15–0.42 pH units), considerably larger than the average alkalinization value of 30.7 nM reported above. Regions with predominantly

alkalinizing changes were often only ∼5 μm away from regions with predominantly acidifying responses (e.g., compare regions of interest [ROIs] #1 and #2 in Figure S3), and these local gradients remained “standing” for ∼60 s after stimulation ended. Steep cytosolic pH gradients over a distance of <5 μm have also been reported in isolated snail neurons (Schwiening and Willoughby, 2002). The Discussion considers possible functional implications of these spatially heterogeneous pH changes. Figure 2 shows that both acidifying and alkalinizing components of the stimulation-induced [H+] response selleck were eliminated by replacing bath Ca2+ with Mg2+ (Figure 2A), or by adding the nonspecific Ca2+ channel blocker Cd2+ (100 μM) in the presence of normal bath [Ca2+] (Figure 2B). Responses were also blocked by ω-agatoxin GIVA (0.5 μM), which blocks the selleck screening library P/Q-type channels (Cav2.1) that are responsible for most stimulation-evoked Ca2+ influx into mammalian motor terminals (Katz et al., 1997). Even when Ca2+ influx is blocked, Na+-dependent action potentials continue to invade mouse motor terminals (Konishi and Sears, 1984). These results thus demonstrate that stimulation-induced acidification

and alkalinization both require Ca2+ influx into motor terminals, rather than simply depolarization or Na+ entry.

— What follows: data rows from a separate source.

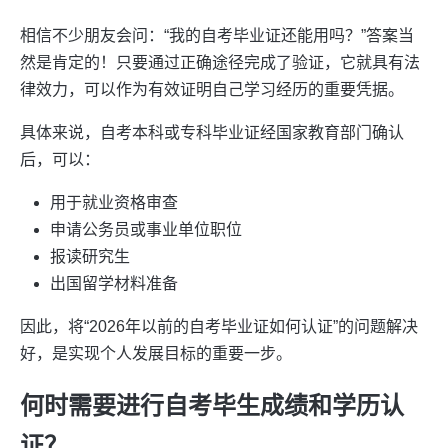
相信不少朋友会问：“我的自考毕业证还能用吗？”答案当
然是肯定的！只要通过正确途径完成了验证，它就具有法
律效力，可以作为有效证明自己学习经历的重要凭据。
具体来说，自考本科或专科毕业证经国家教育部门确认
后，可以：
用于就业资格审查
申请公务员或事业单位职位
报读研究生
出国留学材料准备
因此，将“2026年以前的自考毕业证如何认证”的问题解决
好，是实现个人发展目标的重要一步。
何时需要进行自考毕生成绩和学历认
证？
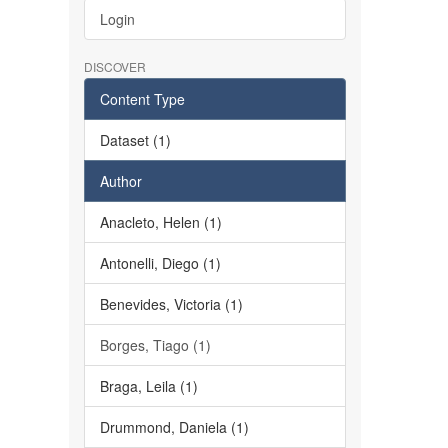
Login
DISCOVER
Content Type
Dataset (1)
Author
Anacleto, Helen (1)
Antonelli, Diego (1)
Benevides, Victoria (1)
Borges, Tiago (1)
Braga, Leila (1)
Drummond, Daniela (1)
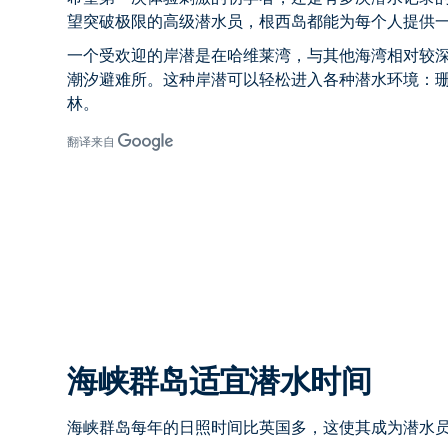
望突破极限的高级潜水员，根西岛都能为每个人提供
一个受欢迎的岸潜是在哈维莱湾，与其他海湾相对较
潮汐避难所。这种岸潜可以轻松进入各种潜水环境：
林。
翻译来自
海峡群岛适宜潜水时间
海峡群岛每年的日照时间比英国多，这使其成为潜水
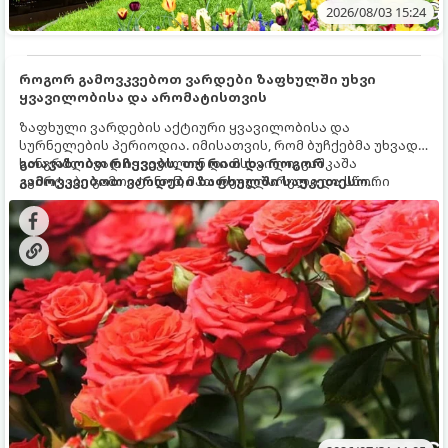
2026/08/03 15:24
როგორ გამოვკვებოთ ვარდები ზაფხულში უხვი
ყვავილობისა და არომატისთვის
ზაფხული ვარდების აქტიური ყვავილობისა და
სურნელების პერიოდია. იმისათვის, რომ ბუჩქებმა უხვად,
ხანგრძლივად იყვავილონ და მსხვილი, კაშკაშა
გთავაზობთ რჩევებს, თუ რით და როგორ
კვირტები გამოიტანონ, მათ რეგულარული და სწორი
გამოვკვებოთ ვარდები ზაფხულში საუკეთესო
გამოკვება სჭირდებათ. ზაფხულის პერიოდში მცენარის
შედეგის მისაღწევად:
მოთხოვნილებები იცვლება, ამიტომ მნიშვნელოვანია
ვიცოდეთ, რომელი სასუქები გამოიყენება ამ დროს.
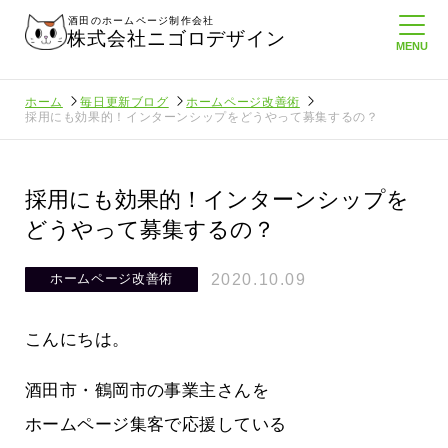
酒田のホームページ制作会社
株式会社ニゴロデザイン
ホーム
毎日更新ブログ
ホームページ改善術
採用にも効果的！インターンシップをどうやって募集するの？
採用にも効果的！インターンシップを
どうやって募集するの？
2020.10.09
ホームページ改善術
こんにちは。
酒田市・鶴岡市の事業主さんを
ホームページ集客で応援している
に負けない
メンタルに来る～！想定してたより利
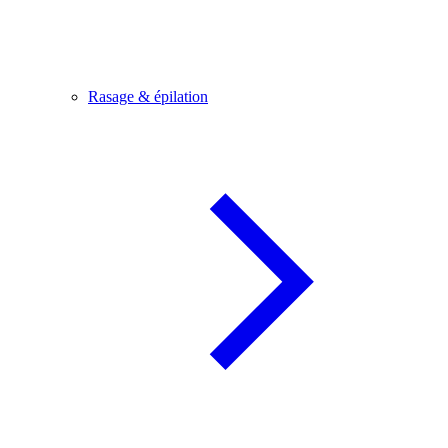
Rasage & épilation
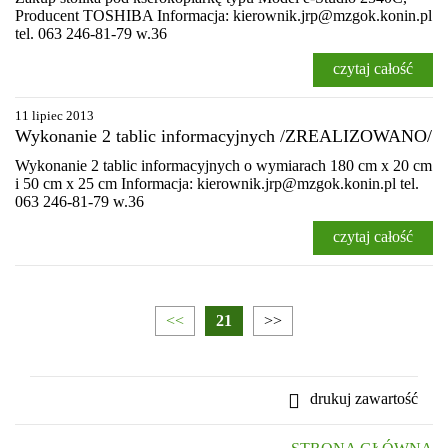
Producent TOSHIBA Informacja: kierownik.jrp@mzgok.konin.pl
tel. 063 246-81-79 w.36
czytaj całość
11 lipiec 2013
Wykonanie 2 tablic informacyjnych /ZREALIZOWANO/
Wykonanie 2 tablic informacyjnych o wymiarach 180 cm x 20 cm
i 50 cm x 25 cm Informacja: kierownik.jrp@mzgok.konin.pl tel.
063 246-81-79 w.36
czytaj całość
<<
21
>>
drukuj zawartość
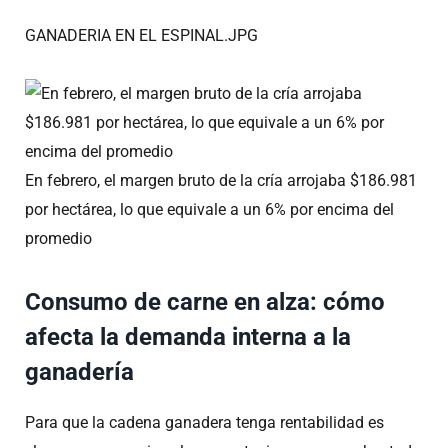
GANADERIA EN EL ESPINAL.JPG
En febrero, el margen bruto de la cría arrojaba $186.981
por hectárea, lo que equivale a un 6% por encima del
promedio
Consumo de carne en alza: cómo
afecta la demanda interna a la
ganadería
Para que la cadena ganadera tenga rentabilidad es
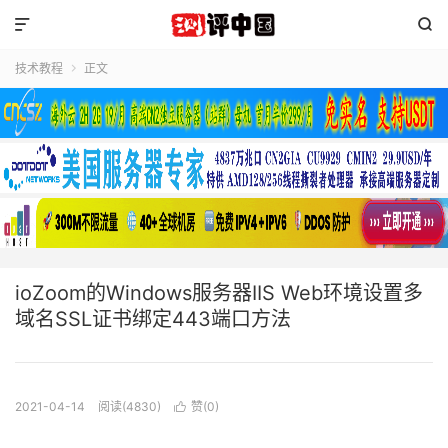


技术教程
正文

ioZoom的Windows服务器IIS Web环境设置多
域名SSL证书绑定443端口方法
2021-04-14
阅读(4830)
赞(
0
)

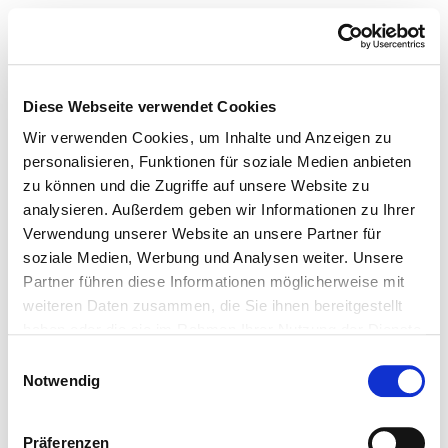
Diese Webseite verwendet Cookies
Wir verwenden Cookies, um Inhalte und Anzeigen zu
personalisieren, Funktionen für soziale Medien anbieten
zu können und die Zugriffe auf unsere Website zu
analysieren. Außerdem geben wir Informationen zu Ihrer
Verwendung unserer Website an unsere Partner für
soziale Medien, Werbung und Analysen weiter. Unsere
Partner führen diese Informationen möglicherweise mit
weiteren Daten zusammen, die Sie ihnen bereitgestellt
haben oder die sie im Rahmen Ihrer Nutzung der Dienste
gesammelt haben.
Einwilligungsauswahl
Notwendig
Präferenzen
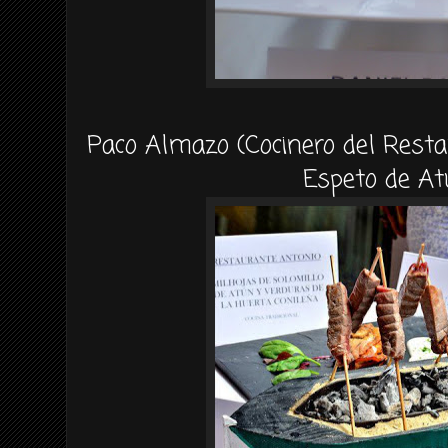
Paco Almazo (Cocinero del Resta
Espeto de At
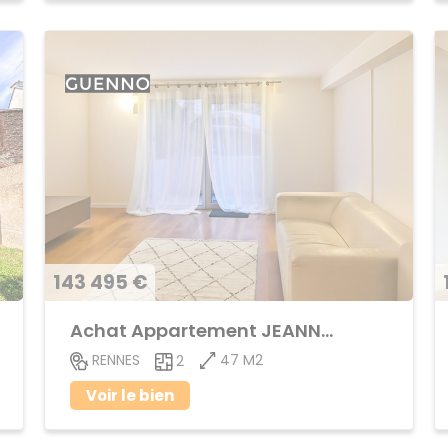
143 495 €
Achat Appartement JEANNE d'ARC - BEAULIEU
47 M2
RENNES
2
Voir le bien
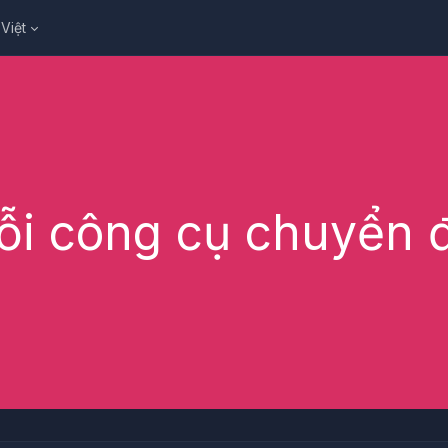
Việt
ỗi công cụ chuyển đ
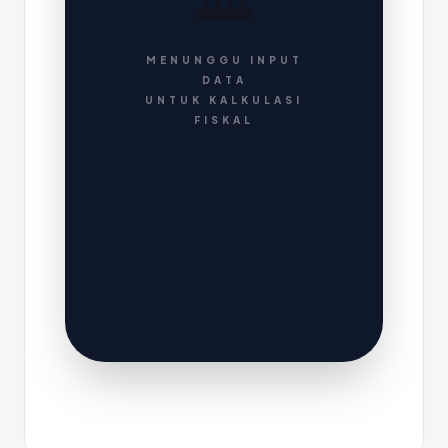
MENUNGGU INPUT
DATA
UNTUK KALKULASI
FISKAL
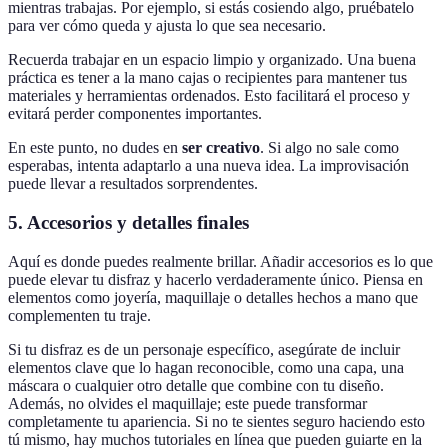
mientras trabajas. Por ejemplo, si estás cosiendo algo, pruébatelo
para ver cómo queda y ajusta lo que sea necesario.
Recuerda trabajar en un espacio limpio y organizado. Una buena
práctica es tener a la mano cajas o recipientes para mantener tus
materiales y herramientas ordenados. Esto facilitará el proceso y
evitará perder componentes importantes.
En este punto, no dudes en
ser creativo
. Si algo no sale como
esperabas, intenta adaptarlo a una nueva idea. La improvisación
puede llevar a resultados sorprendentes.
5. Accesorios y detalles finales
Aquí es donde puedes realmente brillar. Añadir accesorios es lo que
puede elevar tu disfraz y hacerlo verdaderamente único. Piensa en
elementos como joyería, maquillaje o detalles hechos a mano que
complementen tu traje.
Si tu disfraz es de un personaje específico, asegúrate de incluir
elementos clave que lo hagan reconocible, como una capa, una
máscara o cualquier otro detalle que combine con tu diseño.
Además, no olvides el maquillaje; este puede transformar
completamente tu apariencia. Si no te sientes seguro haciendo esto
tú mismo, hay muchos tutoriales en línea que pueden guiarte en la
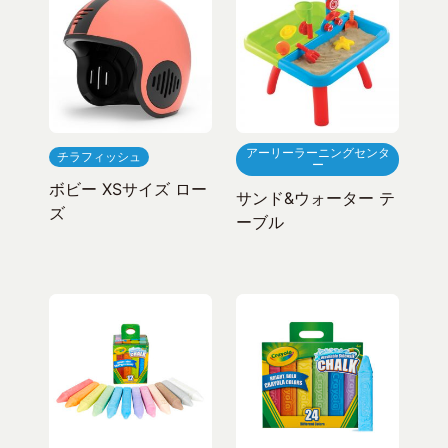
アーリーラーニングセンタ
チラフィッシュ
ー
ボビー XSサイズ ロー
サンド&ウォーター テ
ズ
ーブル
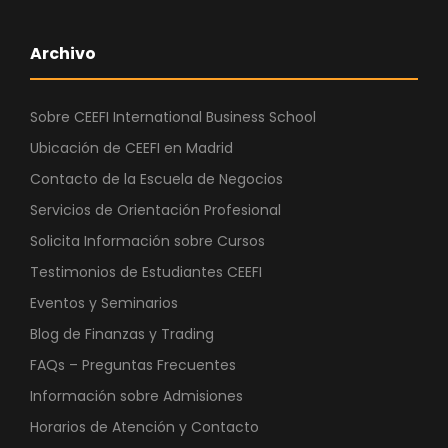
Archivo
Sobre CEEFI International Business School
Ubicación de CEEFI en Madrid
Contacto de la Escuela de Negocios
Servicios de Orientación Profesional
Solicita Información sobre Cursos
Testimonios de Estudiantes CEEFI
Eventos y Seminarios
Blog de Finanzas y Trading
FAQs – Preguntas Frecuentes
Información sobre Admisiones
Horarios de Atención y Contacto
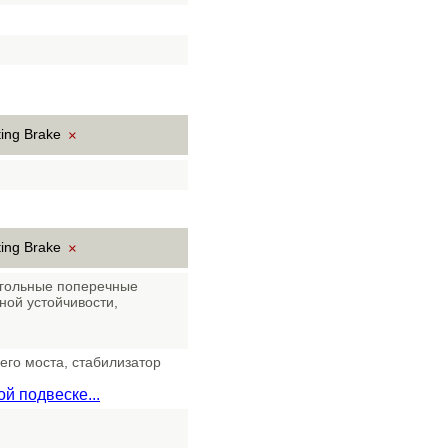
ting Brake
×
ting Brake
×
угольные поперечные
ной устойчивости,
его моста, стабилизатор
й подвеске...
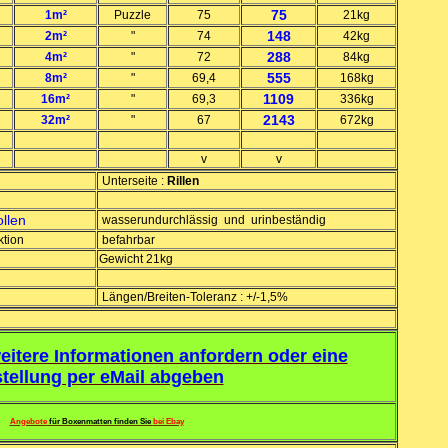
75
1m²
Puzzle
75
21kg
148
2m²
"
74
42kg
288
4m²
"
72
84kg
555
8m²
"
69,4
168kg
1109
16m²
"
69,3
336kg
2143
32m²
"
67
672kg
v
v
Unterseite :
Rillen
ollen
wasserundurchlässig und urinbeständig
ktion
befahrbar
Gewicht 21kg
Längen/Breiten-Toleranz : +/-1,5%
eitere Informationen anfordern oder eine
tellung per eMail abgeben
Angebote
für Boxenmatten finden Sie
bei Ebay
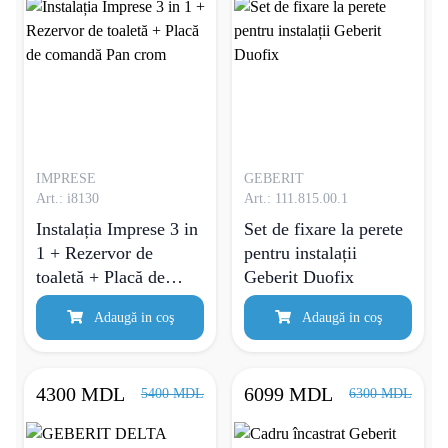
IMPRESE
GEBERIT
Art.: i8130
Art.: 111.815.00.1
Instalația Imprese 3 in
Set de fixare la perete
1 + Rezervor de
pentru instalații
toaletă + Placă de
Geberit Duofix
comandă Pan crom
Adaugă in coş
Adaugă in coş
4300 MDL
6099 MDL
5400 MDL
6300 MDL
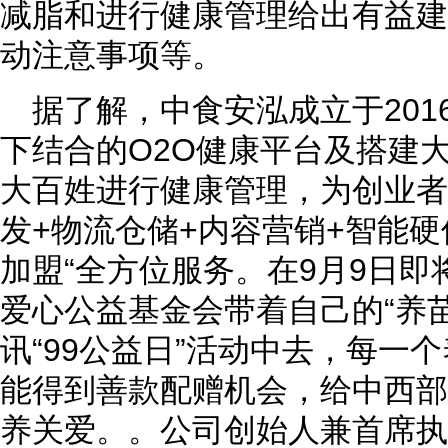
减脂和进行健康管理给出有益建
动注意事项等。
据了解，中食安泓成立于20
下结合的O2O健康平台及搭建
大百姓进行健康管理，为创业者
发+物流仓储+内容营销+智能硬
加盟“全方位服务。在9月9日
爱心公益基金会带着自己的“养
讯“99公益日”活动中去，每一
能得到善款配赠机会，给中西部
养关爱。。公司创始人兼首席执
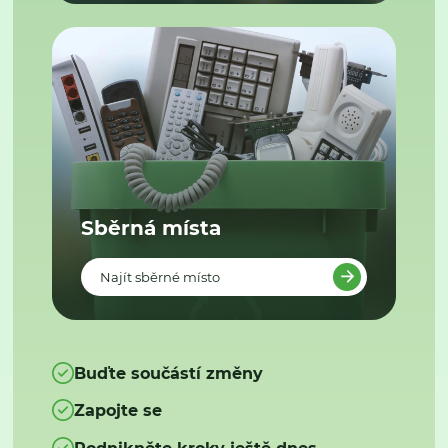
Sběrná místa
Najít sběrné místo
Buďte součástí změny
Zapojte se
Podnikněte kroky ještě dnes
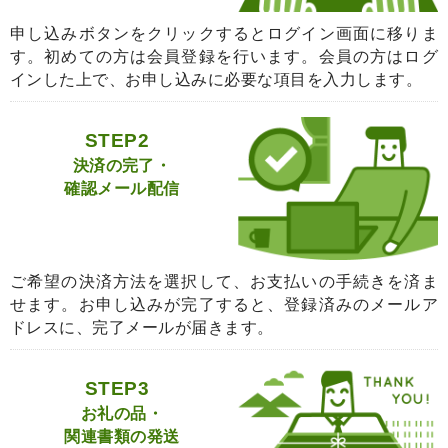
申し込みボタンをクリックするとログイン画面に移りま
す。初めての方は会員登録を行います。会員の方はログ
インした上で、お申し込みに必要な項目を入力します。
STEP2
決済の完了・
確認メール配信
ご希望の決済方法を選択して、お支払いの手続きを済ま
せます。お申し込みが完了すると、登録済みのメールア
ドレスに、完了メールが届きます。
STEP3
お礼の品・
関連書類の発送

As reviewed in the Introduction, neuronal somata and dendrites undergo acidification during trains of action potentials, but do not display an alkalinizing component. Thus we wondered whether the prominent alkalinizing component

measured in motor terminals might be related to vesicular recycling. Figures 3Aa and 3Ab show [H+] changes recorded when exocytosis was blocked with botulinum neurotoxins (BoNTs type A and E), which cleave SNAP-25, a SNARE protein required for action potential-evoked transmitter release (Bronk et al., 2007). BoNTs do not interfere with action potential-induced Ca2+ influx (Van der Kloot and Molgó, 1994 and Schiavo et al., 2000). Both BoNTs transformed the biphasic acidification-alkalinization response recorded Adenosine triphosphate in control solution into a “pure” acidification. [H+] rapidly (∼5 s) increased to a plateau level during stimulation and recovered to baseline within ∼5 s after stimulation stopped. BoNTs did not increase the magnitude of the acidification measured at the onset of stimulation, suggesting that the lack of an alkalinization phase at the end of stimulation was not due to augmentation of an acidifying process but rather to block of an alkalinizing process. Results with both BoNTs were similar and thus were combined in the averaged values of early and late response components plotted in Figure 3Ca. The diagram in Figure 3Cb indicates the mechanism of action of all drugs applied in Figure 3.